My father dies. He was 89. There seem to be so many layers to his life. To me and my brother he was the bloke on camping holidays singing French folk songs, telling rude jokes, or back home getting in a state about our homework not being done. But as the letters and obituaries are written, we are reminded of him as schoolteacher, as teacher-trainer, as storyteller, as "animator" of study groups.
An issue of the English teachers' journal Changing English appears that is entirely devoted to him and his work. Simon, one of his colleagues at Walworth comprehensive school in south London, has unearthed the English syllabus that my father helped to devise in 1958. I read: "Whatever language the pupils possess, it is this which must be built on rather than driven underground.
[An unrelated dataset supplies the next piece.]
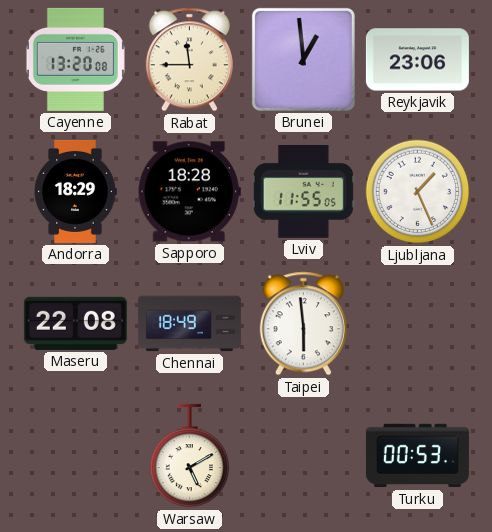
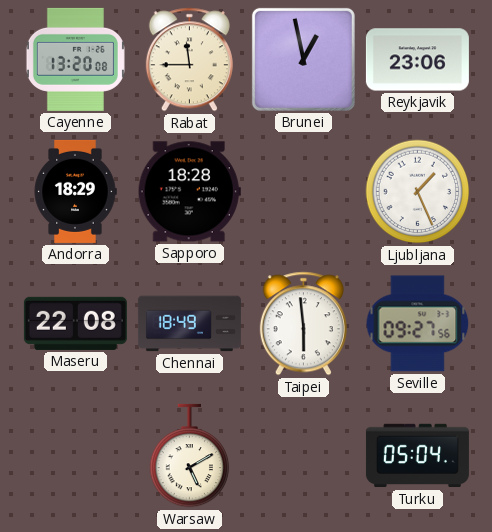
Brunei: 12:59 -> 12:58
Lviv: 11:55 -> none
Seville: none -> 09:27
Turku: 00:53 -> 05:04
However narrow the experience of our pupils may be (and it is often wider than we think), it is this experience alone which has given their language meaning. The starting point for English work must be the ability to handle effectively their own experience. Oral work, written work and the discussion of literature must create an atmosphere in which the pupils become confident of the full acceptability of the material of their own experience. Only in this way can they advance to the next stage."
I am overcome with feelings of admiration, sadness, regret and anger. I start to scribble a letter to the editor of Changing English, Jane Miller. How did the Thatcher and Blair governments succeed so quickly to wipe out years of such thought, theory and practice? Did my father, my mother and everyone else struggling to figure out how to give every single child the right to speak, write and read not lay out these kinds of theories clearly enough?
Update: And it has been announced today that the new Children's Laureate is
Anthony Browne.
It's a great honour to be the Children's Laureate for 2009-11. I know all about the amazing things the five previous Laureates have done, and I'm in awe of their hard work. I hope to encourage more children to discover and love reading, but I would like people to think especially about picture books, and the reading of both pictures and words.
I believe picture books are for everybody at any age, not books to be left behind as we grow older. What excites me about them is how often the pictures can tell us so much more than the words. I like the way they can reveal clues as to what a character is thinking or feeling. Picture books are special – they're not like anything else. Sometimes I hear parents encouraging their children to read what they call "proper books" (books without pictures), at an earlier and earlier age. This makes me sad, as picture books are perfect for sharing, and not just with the youngest children. We have in Britain some of the best picture book makers in the world, and I want to see their books appreciated for what they are – works of art.